▶ _WHAT THE EXERCISE ASKS_:
Reproduce every entry word for word. Drop all pictures from the copy.

--- MATERIAL PROVIDED Enclosed Below ---

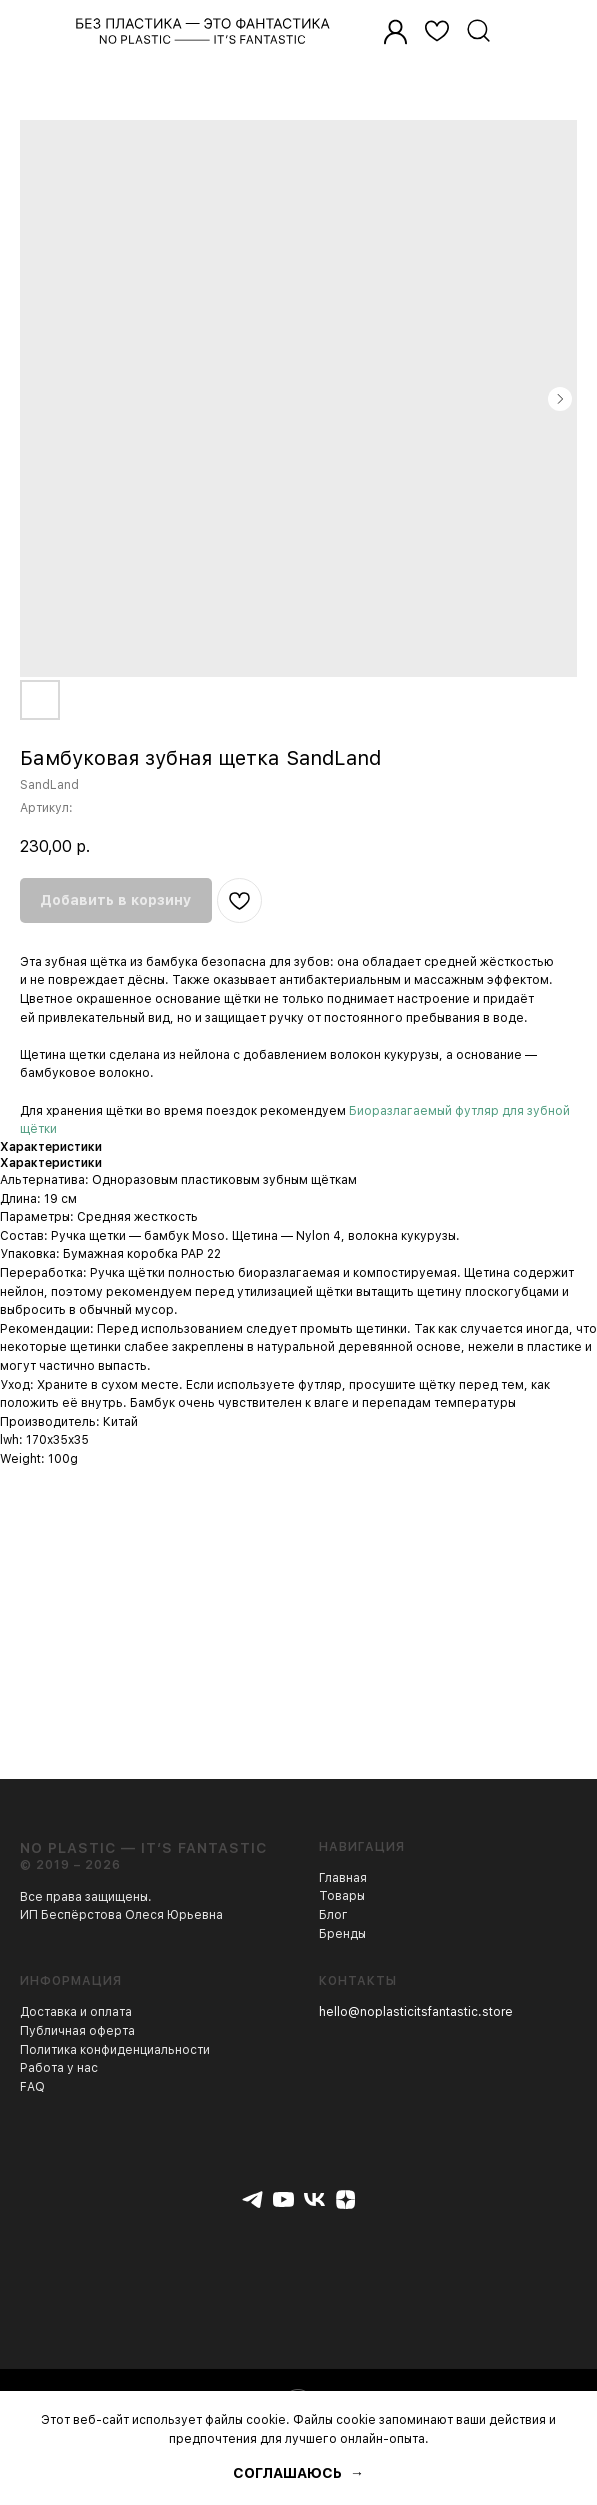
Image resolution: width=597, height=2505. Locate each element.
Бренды (342, 1934)
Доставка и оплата (76, 2012)
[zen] (345, 2199)
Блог (333, 1915)
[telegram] (252, 2199)
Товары (342, 1896)
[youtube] (283, 2199)
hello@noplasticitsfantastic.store (416, 2012)
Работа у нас (59, 2068)
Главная (343, 1878)
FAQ (32, 2087)
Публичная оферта (77, 2031)
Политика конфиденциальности (115, 2050)
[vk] (314, 2199)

--- End of Enclosed MATERIAL PROVIDED ---

▶ _RESULT OF THIS TASK_:
Image resolution: width=597, height=2505. Locate each element.
Бренды (342, 1934)
Доставка и оплата (76, 2012)
[zen] (345, 2199)
Блог (333, 1915)
[telegram] (252, 2199)
Товары (342, 1896)
[youtube] (283, 2199)
hello@noplasticitsfantastic.store (416, 2012)
Работа у нас (59, 2068)
Главная (343, 1878)
FAQ (32, 2087)
Публичная оферта (77, 2031)
Политика конфиденциальности (115, 2050)
[vk] (314, 2199)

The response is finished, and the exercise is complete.